Some Ghanaian political watchers such as Moses Kofi
Yahaya say Chuck has “relentlessly projected himself as
the sole wielder of the magic wand for Ghana’s problems
besides demonstrating an unabashed penchant for blather.
Wayo’s doomsday scenario, reckless and irresponsible as
it seems, was [is] nothing more than the bombast of a
sullen politician.”
It is from such an image
that Chuck, talking at the tail of the heated debate
raging on that Ghanaians are underdeveloped because of
their “genes” and “Africans are stupid,” because of the
appalling way they handle their development process, has
come to the conclusion that “Ghana is under-developed
because the citizens don’t have commonsense.”
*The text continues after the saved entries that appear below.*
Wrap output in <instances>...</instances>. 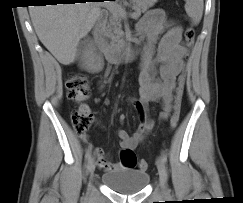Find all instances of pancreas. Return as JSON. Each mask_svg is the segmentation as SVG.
Masks as SVG:
<instances>
[{"mask_svg": "<svg viewBox=\"0 0 243 203\" xmlns=\"http://www.w3.org/2000/svg\"><path fill=\"white\" fill-rule=\"evenodd\" d=\"M157 0H130L129 6L135 11L137 17L141 16V13H145L150 7H152ZM121 6V5H120ZM120 16L117 12L110 11L109 19L103 26V33L108 39H110L111 47H120L124 44Z\"/></svg>", "mask_w": 243, "mask_h": 203, "instance_id": "cf45deb5", "label": "pancreas"}]
</instances>
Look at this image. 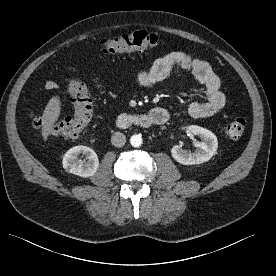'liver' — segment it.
Here are the masks:
<instances>
[{"label": "liver", "mask_w": 276, "mask_h": 276, "mask_svg": "<svg viewBox=\"0 0 276 276\" xmlns=\"http://www.w3.org/2000/svg\"><path fill=\"white\" fill-rule=\"evenodd\" d=\"M61 113V102L59 96H53L46 105L42 115V137L47 141L53 125Z\"/></svg>", "instance_id": "obj_1"}]
</instances>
Chuck doesn’t necessarily blame ordinary Ghanaians but
their elites or leaders, of which he is part, - both
military and civilians - since independence from British
colonial rule in 1957. For Chuck, because Ghanaian
leaders lack commonsense they haven’t been able to help
Ghanaians acquire commonsense skills needed to drive
their progress.
But how is Ghana to correct this mistake and make its
citizens have commonsense? Chuck, who hasn’t won any
elections or occupied any politically significant
position but ironically described as “political
maneuverer,” has big plans for his commonsense project
or dream.
First, he will contest the
2008 Ghanaian presidential elections under his newly
minted United Renaissance Party.
Second, he will surely win
the presidential elections.
Third, he becomes the
President of Ghana.
Fourth, he uses his
presidency to mount Ghana on the "right path to
development.” A
nd fifth, he will
bigheartedly use his presidency to share “his stock of
commonsense with the people.”
Pretty nice thoughts but the attempts to resolve Ghana’s
developmental tribulations need a firm grasp of the
challenges emanating from the schisms of the
nation-state and the global system. Chuck, all jokes
aside, has not demonstrated any grasp or resilience in
his “renaissance” rants, not to talk of the flowery
“African Renaissance” process. Still, Chuck could learn
from the fact that for both historical and cultural
reasons, Ghanaians’ so-called lack of commonsense, as he
claims, comes from their elites’ inability to understand
and know their nation-state well enough and appropriate
their cultural norms, values and traditions in Ghana’s
development process, in addition to their ex-colonial
neo-liberal heritage.
Part of Chuck’s “Ghana is under-developed because the
citizens don’t have commonsense” is not necessarily lack
of commonsense (the average Ghanaian have pretty good
commonsense), it is the inability of the thoughtless
elites like Chuck to gauge Ghanaians’ commonsense from
their innate values but rather do so from Western
cultural ideals that have created in their wake
developmental confusion.
Narrowly, it is the elites’ weak commonsense (much of
their thinking does not start from Ghanaian cultural
standards unlike the Southeast Asians) that has
undermined the common sense of most Ghanaians. That’s
why over 70 percent of Ghanaians in the informal
socio-economic sector - where the bulk of Ghana’s wealth
is located and entrapped - are not factored in when
serious national development planning, consultations and
bureaucratization are being undertaken, making it appear
Ghanaians have “no commonsense,” that their
developmental tribulations come from their “genes” and
that “Ghanaians are not intelligent.”